Cette fois-ci, c’est le matin que France Inter nous convie à boire un grand bol de soupe. Une soupe le matin ? Comme elle est recommandée sur la carte, j’ai goûté. C’est pas bon.

Cette fois-ci, c’est Pierre le Marc - cuisinier remarquable, comme l’attestent ses titres : rédacteur en Chef [1], chef du service France - qui s’y colle. Voyons si la tambouille sera meilleure que celle concoctée par sa gentille cordon bleu Hélène Jouant.

Déjà, on peut penser que le monsieur est bon : il a droit de parler dans le micro tous les matins, pour une chronique de trois minutes quarante-cinq secondes. Sur une radio nationale, à 7h46, je connais des militants socialistes prêts à vendre leur maison sur l’Île de Ré pour avoir ce privilège. Et puis le monsieur est chef d’un service ambitieux, côté politique. « C’est de la vie de la cité, c’est de l’avenir du pays, c’est de la démocratie et du pouvoir citoyen qu’il s’agit » comme ils disent [2].

Les « faits significatifs »

Et pourtant, ce matin, quelle déception... Moi qui croyait pouvoir me délecter d’un exposé précis d’idées, d’une vision claire des enjeux, d’une béquille haute performance pour ma culture politique boitillante, je me suis retrouvé avec un bol de soupe tiédasse. Une soupe claire où flottaient quelques morceaux de rumeur, et au fond du bol se rassemblaient - beurk ! - des lambeaux de parisianisme et de commentaires de comptoir. J’ai regardé à nouveau la carte [ 2 ], et j’ai bien vérifié que le plat qu’on venait de me servir était normalement à base de « faits significatifs ». J’ai donc pris ma cuillère, et j’ai touillé pour les trouver, les « faits significatifs ».

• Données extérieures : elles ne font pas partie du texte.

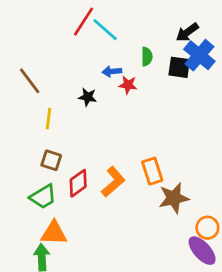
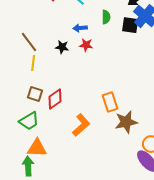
brown line: (30, 81) -> (29, 42), moved
red star: (128, 85) -> (86, 45), moved
orange L-shape: (113, 182) -> (81, 125), moved
red diamond: (78, 183) -> (55, 99), moved

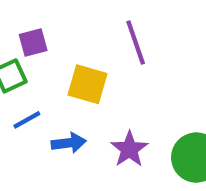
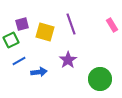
yellow square: (88, 84) -> (45, 32), moved
purple star: (129, 149) -> (68, 60), moved

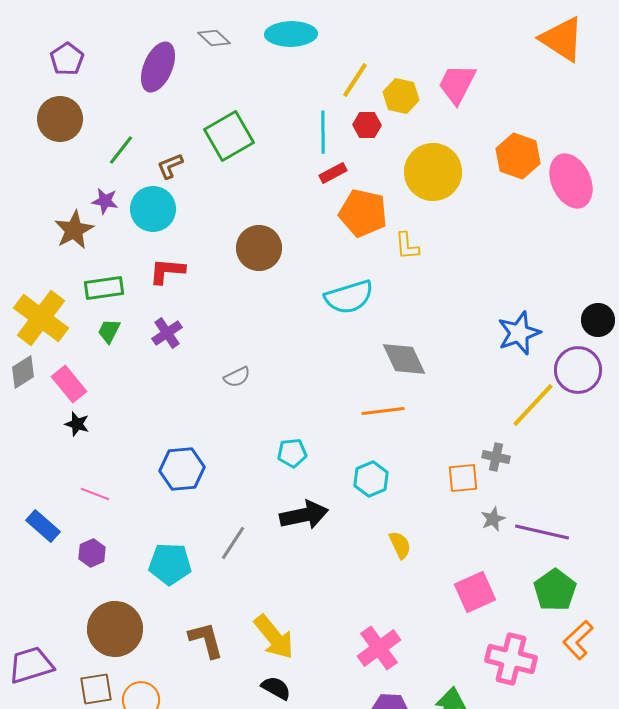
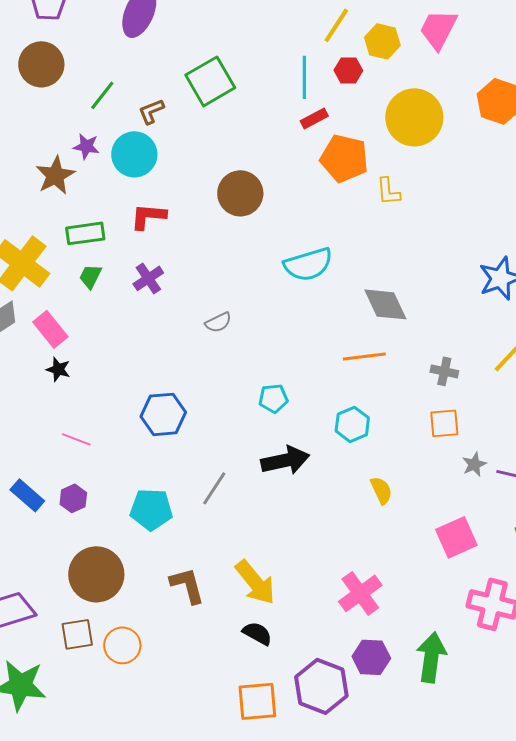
cyan semicircle: (349, 297) -> (308, 264), moved
gray cross: (496, 457) -> (444, 371), moved
blue rectangle: (43, 526) -> (27, 495), moved

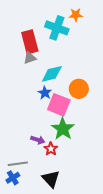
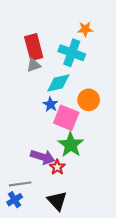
orange star: (76, 15) -> (85, 29), moved
cyan cross: (57, 28) -> (72, 53), moved
purple arrow: (38, 140) -> (43, 157), size x1.5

Le nom du plat : Hollande : le plus difficile reste à faire...

« Dans l’agenda du premier secrétaire du Parti socialiste, trois tâches tout à fait capitales restent à réaliser pour que le PS soit mis véritablement en position de force dans la bataille présidentielle. Ce qui n’est pas encore le cas.

Y’a un premier truc qui a du mal à passer, ici : c’est l’obsession de la présidentielle. Sans rire, ça fait des années, oui, bien des années que tous les journalistes politiques nous bassinent avec cette élection, oubliant joyeusement de parler du reste de la politique de notre pays. Ici, le Parti Socialiste est assimilé à un parti en quête unique de la présidentielle, chose que quasiment tous les élus socialistes interrogés lors des interviews politiques ont nié. Mais Pierre le Marc sait tout mieux que tout le monde, il sait « aller chercher derrière les discours et les comportements la réalité des motivations ». En fait, je crois surtout qu’il ramène le débat sur le terrain qu’il apprécie le plus : celui du commentaire, de l’avis du journaliste, moins fatiguant que la recherche d’information. Les « tâches » que François Hollande doit réaliser sont forcément « capitales », et le PS n’est pas encore « en position de force ». Sur quoi s’appuient ces affirmations ? L’auditeur ne le saura pas.

Vendre le produit

« La première de ces tâches, c’est de populariser et de crédibiliser le projet que vient d’adopter le parti. Le texte se donne pour ambition de recréer de la confiance au cœur du pays en refondant le modèle social français par une très nette inflexion à gauche des politiques mises en œuvre depuis 2002.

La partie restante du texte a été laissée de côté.